Our incredible Art Director, Jack Young, immediately got busy finding a way that we could help the exhibit be interactive. While we knew that the artwork was impressive on its own, we wanted to really make Sendak’s seminal book Where the Wild Things Are truly come alive. In Young’s artist’s eye, Max’s bedroom and ship took physical form.
The result of all of this is an experience of Sendak’s art: seeing it in person, up close and experiencing it by physically stepping into the art of a beloved children’s book.
And here’s where we ran into what my dear colleague and friend would call a “high class problem”: we started drawing groups of students from schools all around the greater Baltimore area. Lots of them. Sometimes, one hundred kids would descend upon our library unannounced.
That’s when my awesome colleagues (Hi Wesley and Selma!) came up with an idea to do a video introduction to the exhibit. It was something we could show to a large group of students that would frame their visit, but wasn’t dependent on staff. It was more engaging than paper brochures. With the help of our technology guru, Ryan O’Grady, it became a quick reality.
Had we had limitless resources and time, we could have made an app!
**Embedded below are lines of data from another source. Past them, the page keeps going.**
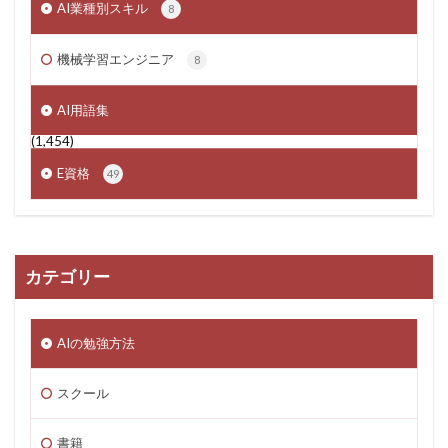
AI業種別スキル
8
機械学習エンジニア
8
AI用語集
(1,454)
E資格
49
カテゴリー
AIの勉強方法
スクール
書籍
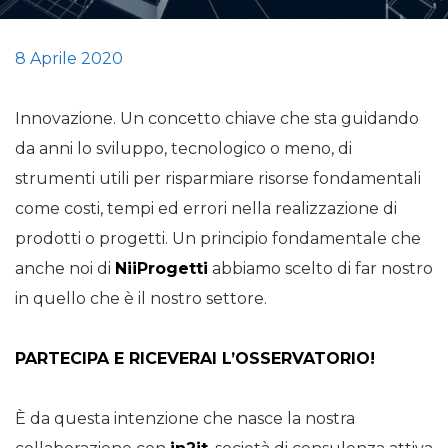
8 Aprile 2020
Innovazione. Un concetto chiave che sta guidando
da anni lo sviluppo, tecnologico o meno, di
strumenti utili per risparmiare risorse fondamentali
come costi, tempi ed errori nella realizzazione di
prodotti o progetti. Un principio fondamentale che
anche noi di
NiiProgetti
abbiamo scelto di far nostro
in quello che è il nostro settore.
PARTECIPA E RICEVERAI L’OSSERVATORIO!
È da questa intenzione che nasce la nostra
We could have done a badge-type scavenger hunt that would have connected to other library materials and resources! We could have let kids 3D print their own wild things to take home!
But we didn’t.
Frankly, we couldn’t.
Sometimes, even though we can dream it up, we just can’t do it. Librarians feel a lot of pressure to be sure that we’re keeping up with what’s cutting edge, providing experiences we know we want students to have with technology, and challenging ourselves as professionals to innovate.
And then sometimes, there are one hundred fourth graders staring you in the face and you realize that in this case, really, it’s about the art and bringing books alive for children and families. It’s about sharing an opportunity that might be once in a lifetime.
Here’s my big aha: it’s okay not to make an app. And it’s okay to be okay with it.
So while we didn’t make use of any real 21st century technology, we did make use of what’s becoming a bit “retro” in the land of tech: video. Teachers have been thrilled by this simple introduction to the exhibit, and students sit up and pay attention.
My takeaway from this is to let the content, the intent, the purpose be your guide with technology. Choose what makes sense for your population and your mission. And while you shouldn’t shy away from opportunities to engage with and utilize what is new and cutting edge, don’t forget about those tech resources you have from days past that are still with us, still useful, and might just be the solution to your one hundred student problem.